#### Activity
Should the entries contain pictures, leave them out and return exactly the lines from the first through the line holding "brzy se začali".

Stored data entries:
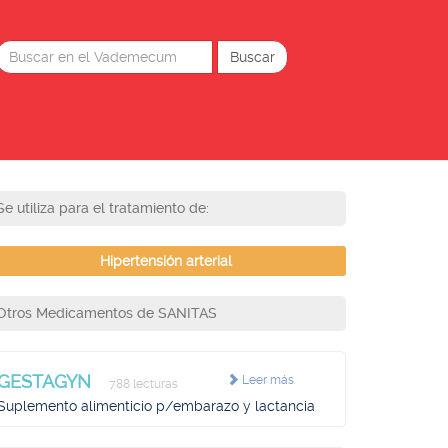
Se utiliza para el tratamiento de:
Hipertensión arterial
Otros Medicamentos de SANITAS
GESTAGYN
Leer más
788 lecturas
Suplemento alimenticio p/embarazo y lactancia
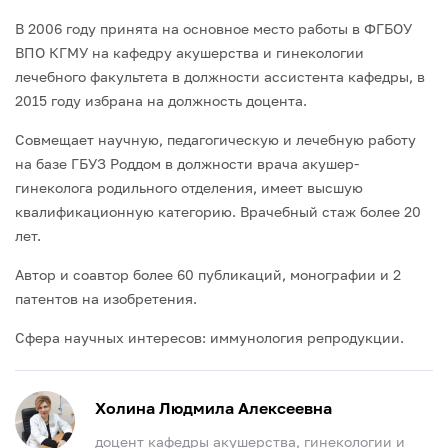
В 2006 году принята на основное место работы в ФГБОУ
ВПО КГМУ на кафедру акушерства и гинекологии
лечебного факультета в должности ассистента кафедры, в
2015 году избрана на должность доцента.
Совмещает научную, педагогическую и лечебную работу
на базе ГБУЗ Роддом в должности врача акушер-
гинеколога родильного отделения, имеет высшую
квалификационную категорию. Врачебный стаж более 20
лет.
Автор и соавтор более 60 публикаций, монографии и 2
патентов на изобретения.
Сфера научных интересов: иммунология репродукции.
Холина Людмила Алексеевна
доцент кафедры акушерства, гинекологии и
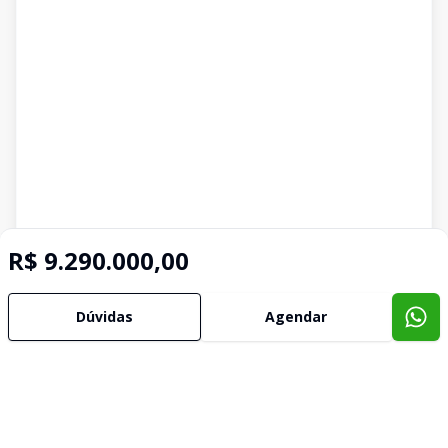
R$ 9.290.000,00
Dúvidas
Agendar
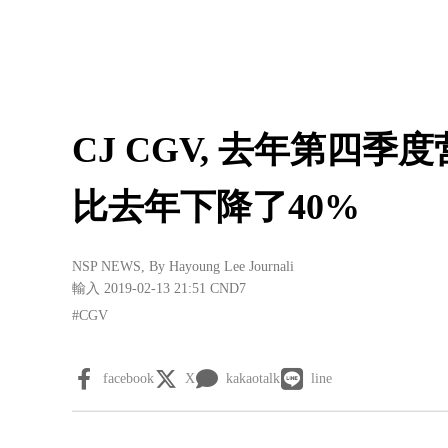
CJ CGV, 去年第四季
比去年下降了40%
NSP NEWS
, By
Hayoung Lee Journali
輸入 2019-02-13 21:51
CND7
#CGV
facebook
X
kakaotalk
line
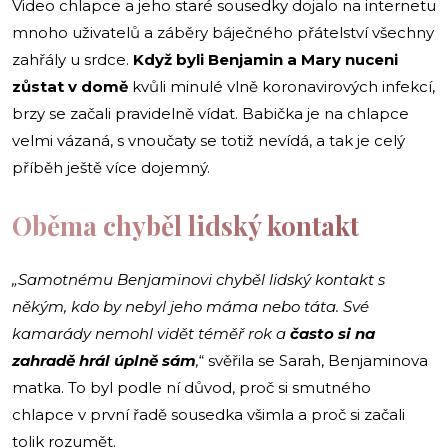
Video chlapce a jeho staré sousedky dojalo na internetu
mnoho uživatelů a záběry báječného přátelství všechny
zahřály u srdce.
Když byli Benjamin a Mary nuceni
zůstat v domě
kvůli minulé vlně koronavirových infekcí,
brzy se začali pravidelně vídat. Babička je na chlapce
velmi vázaná, s vnoučaty se totiž nevídá, a tak je celý
příběh ještě více dojemný.
Oběma chyběl lidský kontakt
„Samotnému Benjaminovi chyběl lidský kontakt s
někým, kdo by nebyl jeho máma nebo táta. Své
kamarády nemohl vidět téměř rok a
často si na
zahradě hrál úplně sám
,
“ svěřila se Sarah, Benjaminova
matka. To byl podle ní důvod, proč si smutného
chlapce v první řadě sousedka všimla a proč si začali
tolik rozumět.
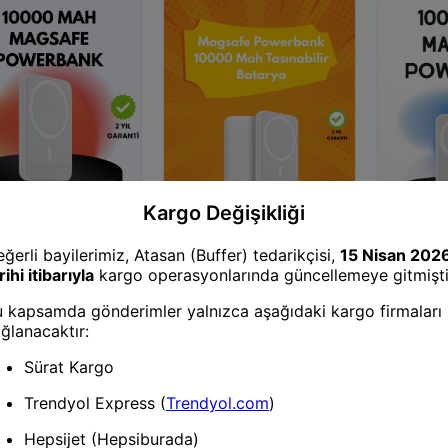
bank
Powerbank
Powerban
İnce Manyetik
Ultra Kompakt Ve Güçlü –
Kablosuz 
nk – Hızlı Şarj, Güçlü
Magsafe Powerbank 10000
Powerbank
 10000 Mah Kapasite
Mah İle Kablosuz Şarj
10000 Mah,
Deneyimi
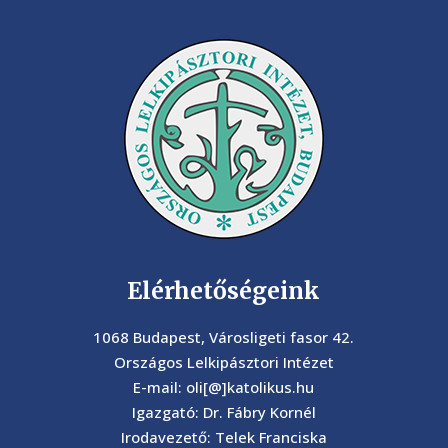
Elérhetőségeink
1068 Budapest, Városligeti fasor 42.
Országos Lelkipásztori Intézet
E-mail: oli[@]katolikus.hu
Igazgató: Dr. Fábry Kornél
Irodavezető: Telek Franciska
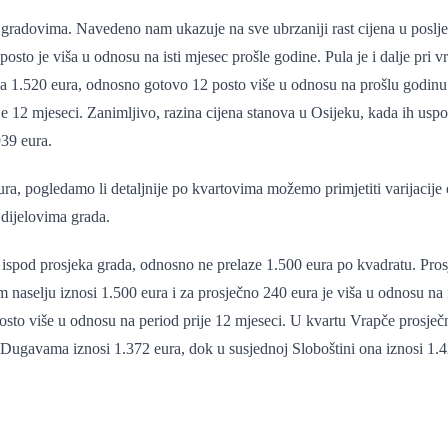
gradovima. Navedeno nam ukazuje na sve ubrzaniji rast cijena u posljed
posto je viša u odnosu na isti mjesec prošle godine. Pula je i dalje pri 
ila 1.520 eura, odnosno gotovo 12 posto više u odnosu na prošlu godinu
ije 12 mjeseci. Zanimljivo, razina cijena stanova u Osijeku, kada ih us
939 eura.
ura, pogledamo li detaljnije po kvartovima možemo primjetiti varijacije 
dijelovima grada.
ispod prosjeka grada, odnosno ne prelaze 1.500 eura po kvadratu. Pros
naselju iznosi 1.500 eura i za prosječno 240 eura je viša u odnosu na is
to više u odnosu na period prije 12 mjeseci. U kvartu Vrapče prosječna 
 Dugavama iznosi 1.372 eura, dok u susjednoj Sloboštini ona iznosi 1.42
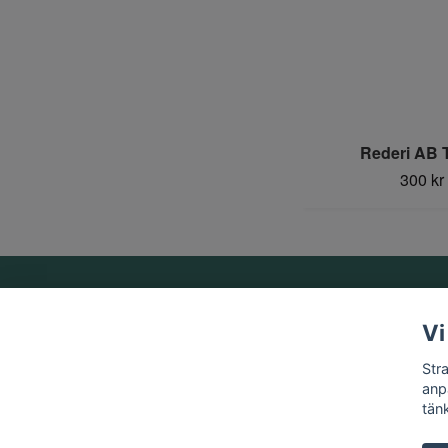
Rederi AB T
300 kr
Om oss
Vi
Vi är ett familjeföretag som startades 1969 av Birger
Str
Strandberg.
anp
tän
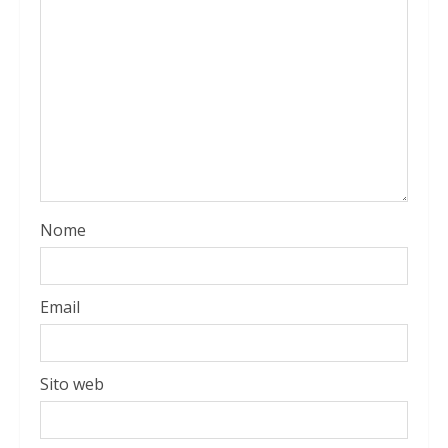
Nome
Email
Sito web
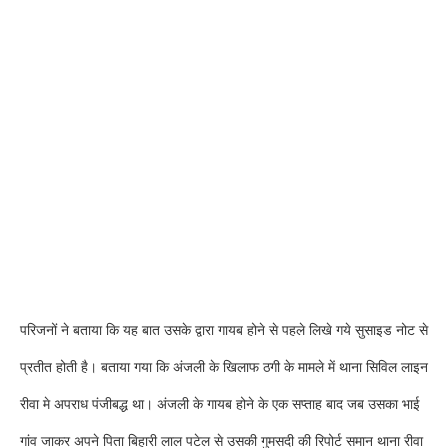
परिजनों ने बताया कि यह बात उसके द्वारा गायब होने से पहले लिखे गये सुसाइड नोट से
प्रतीत होती है। बताया गया कि अंजली के खिलाफ ठगी के मामले में थाना सिविल लाइन
रीवा मे अपराध पंजीबद्ध था। अंजली के गायब होने के एक सप्ताह बाद जब उसका भाई
गांव जाकर अपने पिता बिहारी लाल पटेल से उसकी गुमसदी की रिपोर्ट समान थाना रीवा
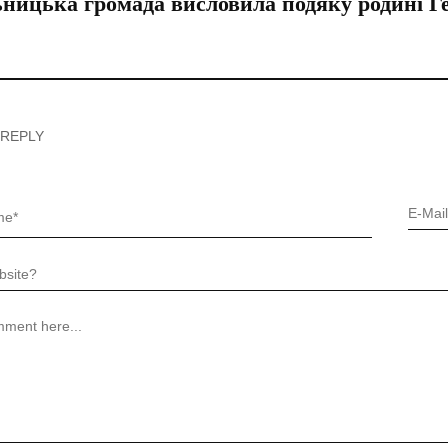
ницька громада висловила подяку родині Г
 REPLY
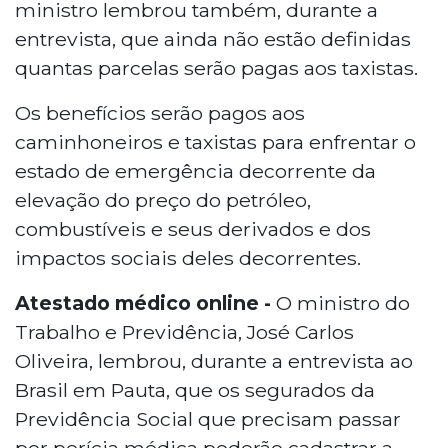
ministro lembrou também, durante a
entrevista, que ainda não estão definidas
quantas parcelas serão pagas aos taxistas.
Os benefícios serão pagos aos
caminhoneiros e taxistas para enfrentar o
estado de emergência decorrente da
elevação do preço do petróleo,
combustíveis e seus derivados e dos
impactos sociais deles decorrentes.
Atestado médico online -
O ministro do
Trabalho e Previdência, José Carlos
Oliveira, lembrou, durante a entrevista ao
Brasil em Pauta, que os segurados da
Previdência Social que precisam passar
por perícia médica poderão cadastrar a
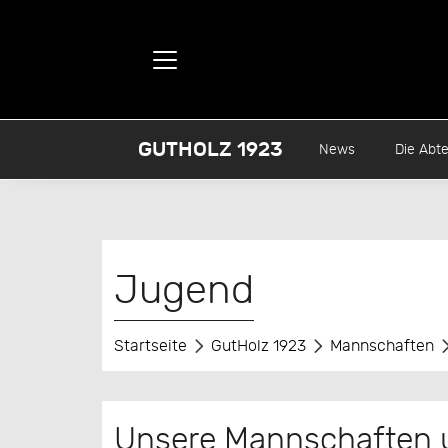
GUTHOLZ 1923
News
Die Abte
Jugend
Startseite
GutHolz 1923
Mannschaften
Unsere Mannschaften 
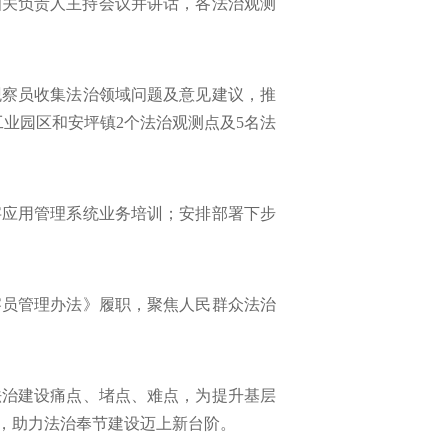
相关负责人主持会议并讲话，各法治观测
观察员收集法治领域问题及意见建议，推
业园区和安坪镇2个法治观测点及5名法
字应用管理系统业务培训；安排部署下步
察员管理办法》履职，聚焦人民群众法治
法治建设痛点、堵点、难点，为提升基层
，助力法治奉节建设迈上新台阶。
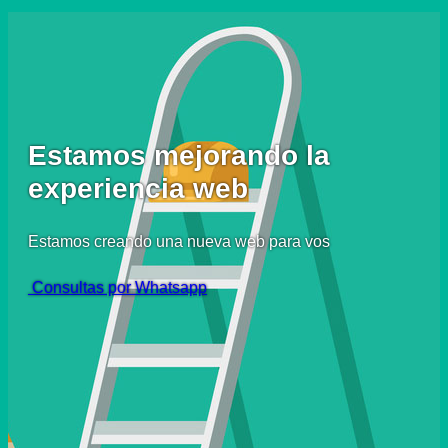
Estamos mejorando la
experiencia web
Estamos creando una nueva web para vos
Consultas por Whatsapp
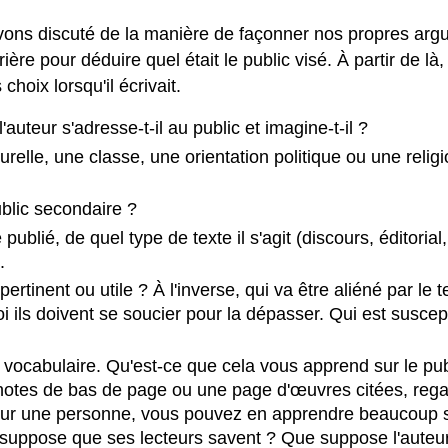
vons discuté de la manière de façonner nos propres argu
ière pour déduire quel était le public visé. À partir de
hoix lorsqu'il écrivait.
uteur s'adresse-t-il au public et imagine-t-il ?
lturelle, une classe, une orientation politique ou une reli
ublic secondaire ?
publié, de quel type de texte il s'agit (discours, éditoria
.
pertinent ou utile ? À l'inverse, qui va être aliéné par le
i ils doivent se soucier pour la dépasser. Qui est suscept
u vocabulaire. Qu'est-ce que cela vous apprend sur le pub
 notes de bas de page ou une page d'œuvres citées, rega
ur une personne, vous pouvez en apprendre beaucoup sur 
r suppose que ses lecteurs savent ? Que suppose l'auteur 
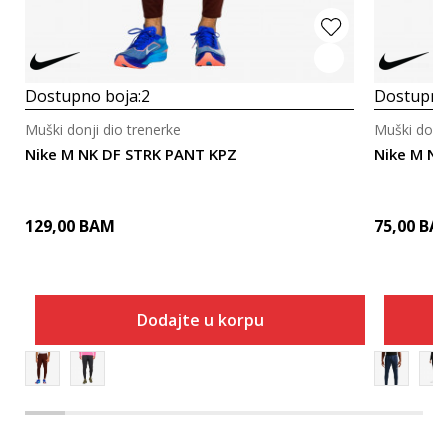
Dostupno boja:
2
Dostupno
Muški donji dio trenerke
Muški donji
Nike M NK DF STRK PANT KPZ
Nike M NK
129,00
BAM
75,00
BA
Dodajte u korpu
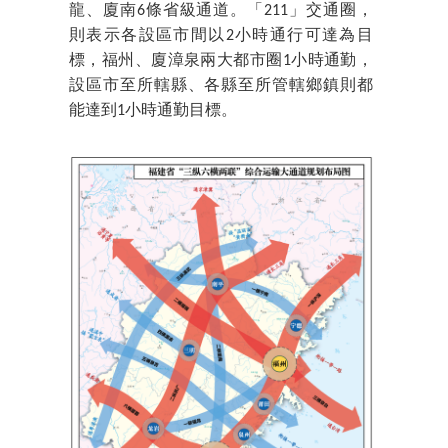
龍、廈南6條省級通道。「211」交通圈，
則表示各設區市間以2小時通行可達為目
標，福州、廈漳泉兩大都市圈1小時通勤，
設區市至所轄縣、各縣至所管轄鄉鎮則都
能達到1小時通勤目標。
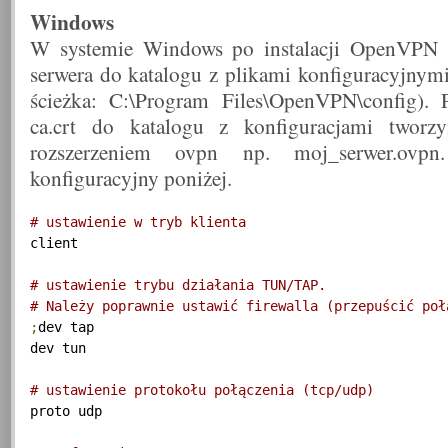
Windows
W systemie Windows po instalacji OpenVPN 
serwera do katalogu z plikami konfiguracyjn
ścieżka: C:\Program Files\OpenVPN\config). 
ca.crt do katalogu z konfiguracjami tworz
rozszerzeniem ovpn np. moj_serwer.ovpn
konfiguracyjny poniżej.
# ustawienie w tryb klienta
client

# ustawienie trybu działania TUN/TAP. 
# Należy poprawnie ustawić firewalla (przepuścić poł
;
dev tap

dev tun

# ustawienie protokołu połączenia (tcp/udp)
proto udp
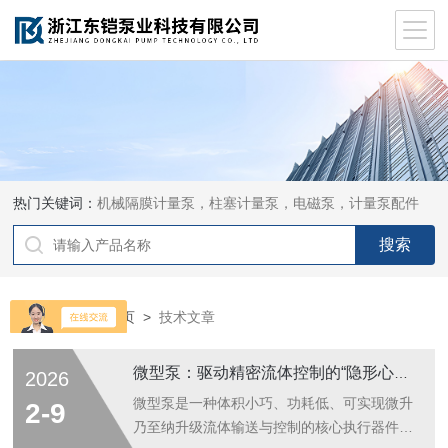
热门关键词：
机械隔膜计量泵，柱塞计量泵，电磁泵，计量泵配件
当前位置：
首页
>
技术文章
微型泵：驱动精密流体控制的“隐形心脏”
2026
微型泵是一种体积小巧、功耗低、可实现微升
2-9
乃至纳升级流体输送与控制的核心执行器件，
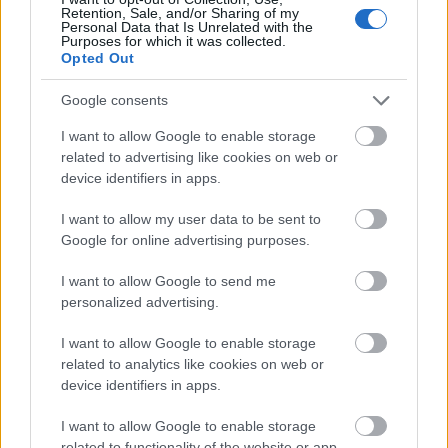
érdemes következetesen ugyanazokat az illatokat
Retention, Sale, and/or Sharing of my
Personal Data that Is Unrelated with the
használni, hogy azok az esti ellazulás természetes
Purposes for which it was collected.
részévé váljanak”
– húzza alá a szakértő.
Opted Out
3. Adj legalább 21 napot
Google consents
magadnak az átalakulásra!
I want to allow Google to enable storage
related to advertising like cookies on web or
Bár jó pap kétségkívül holtig tanul, az új szokások
device identifiers in apps.
kialakításához szerencsére jóval kevesebb idő is
I want to allow my user data to be sent to
elegendő.
„Ha estéről estére hasonló szokásokat
Google for online advertising purposes.
követünk, és ugyanazokat az illatokat építjük be az
esti rutinba, az agy idővel egyre könnyebben
I want to allow Google to send me
társíthatja ezeket a pihenésre való ráhangolódással.
personalized advertising.
Nem egyetlen este számít, hanem a rendszeresség,”
I want to allow Google to enable storage
– hangsúlyozza Mikolai Anikó.
related to analytics like cookies on web or
device identifiers in apps.
A szakértő szerint akárcsak az étkezési szokások
alakításánál, úgy az alvás kapcsán is érdemes lehet
I want to allow Google to enable storage
rögzíteni a tapasztalatokat, hogy visszamérhető
related to functionality of the website or app.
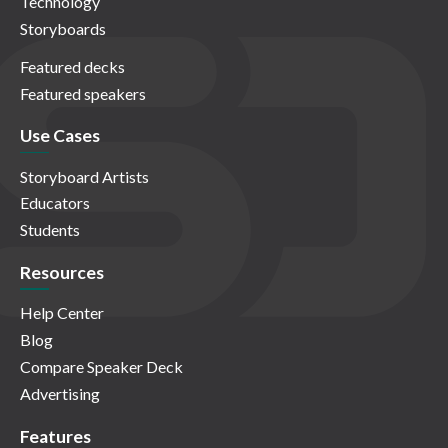
Technology
Storyboards
Featured decks
Featured speakers
Use Cases
Storyboard Artists
Educators
Students
Resources
Help Center
Blog
Compare Speaker Deck
Advertising
Features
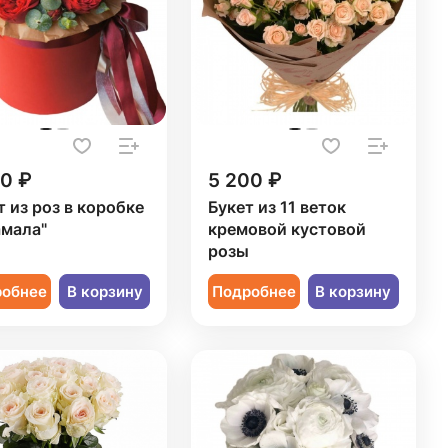
50 ₽
5 200 ₽
т из роз в коробке
Букет из 11 веток
мала"
кремовой кустовой
розы
робнее
В корзину
Подробнее
В корзину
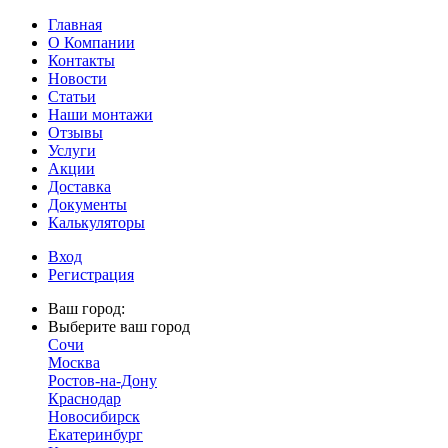
Главная
О Компании
Контакты
Новости
Статьи
Наши монтажи
Отзывы
Услуги
Акции
Доставка
Документы
Калькуляторы
Вход
Регистрация
Ваш город:
Выберите ваш город
Сочи
Москва
Ростов-на-Дону
Краснодар
Новосибирск
Екатеринбург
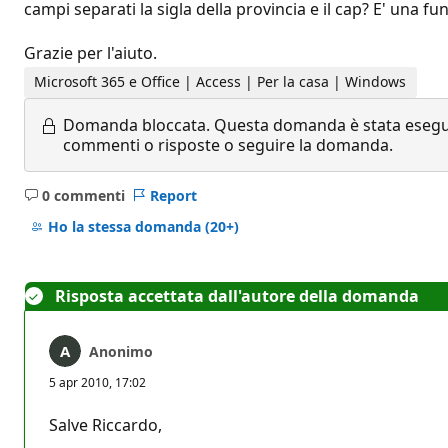
campi separati la sigla della provincia e il cap? E' una f
Grazie per l'aiuto.
Microsoft 365 e Office | Access | Per la casa | Windows
Domanda bloccata.
Questa domanda è stata eseguit
commenti o risposte o seguire la domanda.
0 commenti
Report
Nessun
commento
Ho la stessa domanda
(20+)
Risposta accettata dall'autore della domanda
Anonimo
5 apr 2010, 17:02
Salve Riccardo,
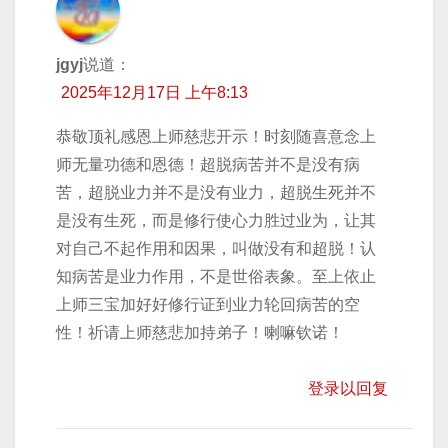
jgyj
说道：
2025年12月17日 上午8:13
恭敬顶礼感恩上师慈悲开示！时刻随喜意念上
师无量功德和恩德！超脱病苦并不是没有病
苦，超脱业力并不是没有业力，超脱生死并不
是没有生死，而是修行使心力胜过业为，让其
对自己不起作用和因果，叫做没有和超脱！认
知病苦是业力作用，不是世俗表象。至上依止
上师三宝加好好修行证到业力轮回病苦的空
性！祈请上师慈悲加持弟子！喇嘛钦诺！
登录以回复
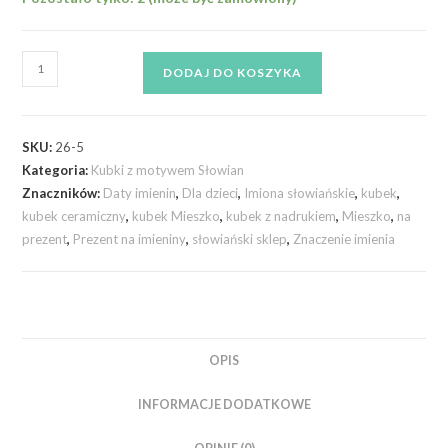
DODAJ DO KOSZYKA
SKU:
26-5
Kategoria:
Kubki z motywem Słowian
Znaczników:
Daty imienin
,
Dla dzieci
,
Imiona słowiańskie
,
kubek
,
kubek ceramiczny
,
kubek Mieszko
,
kubek z nadrukiem
,
Mieszko
,
na
prezent
,
Prezent na imieniny
,
słowiański sklep
,
Znaczenie imienia
OPIS
INFORMACJE DODATKOWE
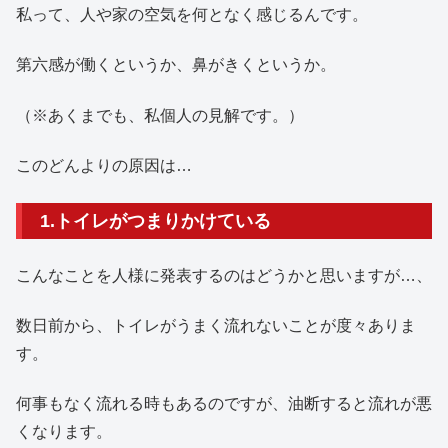
私って、人や家の空気を何となく感じるんです。
第六感が働くというか、鼻がきくというか。
（※あくまでも、私個人の見解です。）
このどんよりの原因は…
1.トイレがつまりかけている
こんなことを人様に発表するのはどうかと思いますが…、
数日前から、トイレがうまく流れないことが度々ありま
す。
何事もなく流れる時もあるのですが、油断すると流れが悪
くなります。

#### Written solution
Se utiliza para el tratamiento de:
Hipertensión arterial
Otros Medicamentos de SANITAS
GESTAGYN
Leer más
788 lecturas
Suplemento alimenticio p/embarazo y lactancia
В 2006 году принята на основное место работы в ФГБОУ
ВПО КГМУ на кафедру акушерства и гинекологии
лечебного факультета в должности ассистента кафедры, в
2015 году избрана на должность доцента.
Совмещает научную, педагогическую и лечебную работу
на базе ГБУЗ Роддом в должности врача акушер-
гинеколога родильного отделения, имеет высшую
квалификационную категорию. Врачебный стаж более 20
лет.
Автор и соавтор более 60 публикаций, монографии и 2
патентов на изобретения.
Сфера научных интересов: иммунология репродукции.
Холина Людмила Алексеевна
доцент кафедры акушерства, гинекологии и
R$ 9.290.000,00
Dúvidas
Agendar
CJ CGV, 去年第四季
比去年下降了40%
NSP NEWS
, By
Hayoung Lee Journali
輸入 2019-02-13 21:51
CND7
#CGV
facebook
X
kakaotalk
line
Video chlapce a jeho staré sousedky dojalo na internetu
mnoho uživatelů a záběry báječného přátelství všechny
zahřály u srdce.
Když byli Benjamin a Mary nuceni
zůstat v domě
kvůli minulé vlně koronavirových infekcí,
brzy se začali pravidelně vídat. Babička je na chlapce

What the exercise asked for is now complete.